TRANSPORTATIONQuick Takes

TransCanada proceeds with Cushing-to-GC oil line

TransCanada Corp. will proceed with its Cushing Marketlink crude pipeline project, having received sufficient market support in the project's open season. Cushing Marketlink will have capacity to move 150,000 b/d from Cushing, Okla., to the US Gulf Coast. TransCanada expects the project to be in service first-quarter 2013, subject to regulatory approval.

TransCanada concluded its open season for the Bakken Marketlink Project to deliver US-sourced crude from Baker, Mont., to Cushing, Okla., earlier this month (OGJ Online, Jan. 21, 2011). Both Bakken Marketlink and Cushing Marketlink will use pipeline facilities forming part of TransCanada's Keystone XL system. Combined the two projects will transport up to 250,000 b/d of US crude oil production to the Gulf Coast.

Copano to build Eagle Ford NGL pipeline

Copano Energy LLC entered into a long-term fractionation and product sales agreement with Formosa Hydrocarbons Co. Inc. and, to facilitate deliveries of mixed NGLs to Formosa, also formed a 50-50 joint venture with a subsidiary of Energy Transfer Partners to construct, own, and operate a 12-in.
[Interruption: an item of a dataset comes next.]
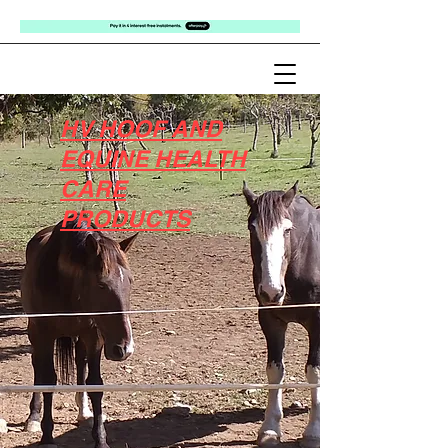
HV HOOF AND
EQUINE HEALTH
CARE
PRODUCTS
OD NGL pipeline (Liberty Pipeline).

Liberty Pipeline will extend about 83 miles, from Copano's Houston central gas processing complex in Colorado County, Tex., first to Formosa's leased NGL product storage facility in Matagorda County, Tex., and then to Formosa's petrochemical facility in Calhoun County, Tex.
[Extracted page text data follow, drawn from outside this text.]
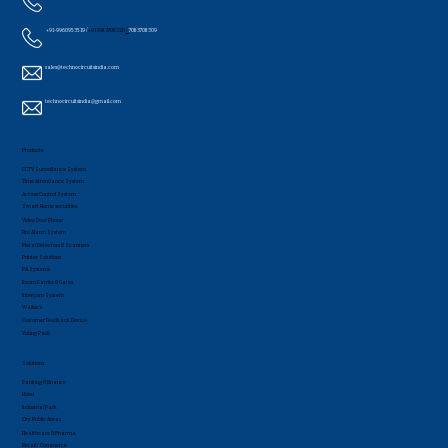
+91-9960953519 /
+91 7083708320
/
7083708309
sales@technocircuitsindia.com
technocircuitsindia@gmail.com
Products
CCTV Surveillance System
Time Attendance System
Access Control System
Smart Home securities
Video Door Phone
Fire Alarm System
Metal Detectors & Scanners
Printer Solutions
PA Systems
Boom Barrier & Gates
Intercom System
Walkie's
Customer Feedback Device
Voting Pads
Solutions
Banking & Finance
Hotel
Industrial Park
City Public Areas
Healthcare & Pharma
Retail / Commerce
The agreement provides Copano with up to 37,500 b/d firm fractionation services beginning first-quarter 2013 for a term of 15 years. The agreement also provides that Formosa will purchase the resulting NGL products and make product storage available to Copano for operational reliability.

Following completion of Liberty Pipeline, expected by summer of this year, and until additional facility improvements at Formosa are complete, Copano will have access to a minimum of 5,000 b/d of existing Formosa fractionation capacity, as well as additional capacity on a "space available" basis.

Liberty Pipeline will have initial capacity of 75,000 b/d, committed to Copano and Energy Transfer (50% each) under firm agreements. Copano and Energy Transfer will together invest about $52 million for the pipeline and related facilities.

Copano said the agreements would increase its total Eagle Ford NGL handling capacity to more than 80,000 b/d.

Eagle Ford Gathering LLC (EFG), a joint venture of Kinder Morgan Energy Partners LP and Copano, earlier announced plans to construct 85 miles of 24-in. and 30-in. OD pipeline to move natural gas produced in the Eagle Ford shale by SM Energy Co. from La Salle, Dimmit, and Webb counties in Texas to the Freer compressor station in Duval County, Tex., for transport on KMEP's Laredo-to-Katy (LK) pipeline. The LK line will in turn transport gas to Copano's Houston Central complex.

Chesapeake Energy reached 10-year agreements in December 2010 with Enterprise Products Partners LP providing Chesapeake with gas transportation, processing, and NGL processing and fractionation services for its Eagle Ford production.

Ireland approves Corrib gas line's onshore segment

Ireland's planning authority, An Bord Pleanala (ABP), has granted permission for construction of the 9-km, 20-in. OD onshore segment of the Corrib gas pipeline. In its detailed determination, ABP stated the pipeline "would help safeguard the energy security of the state, would benefit the western region of Ireland, would not seriously injure the amenities of the area, would not be prejudicial to public health or safety, and would not be likely to have significant effects on the environment."

Partners in the Corrib gas project, Shell E&P Ireland Ltd., operator, 45.5%; Statoil Exploration, 36%; and Vermillion Energy Trust, 18.5%, say that at peak production, Corrib will supply as much as 60% of Ireland's gas needs.

Corrib, with 1 tcf of gas in place, expects production to peak at 300 MMcfd for 2-4 years before a 20%/year decline ensues (OGJ Online, June 25, 2009).

Allseas' Solitaire laid the 83-km, 20-in. OD offshore section of the pipeline from Corrib at 355 m water depth, through Broadhaven Bay, to landfall at Glengad, County Mayo, in summer 2009.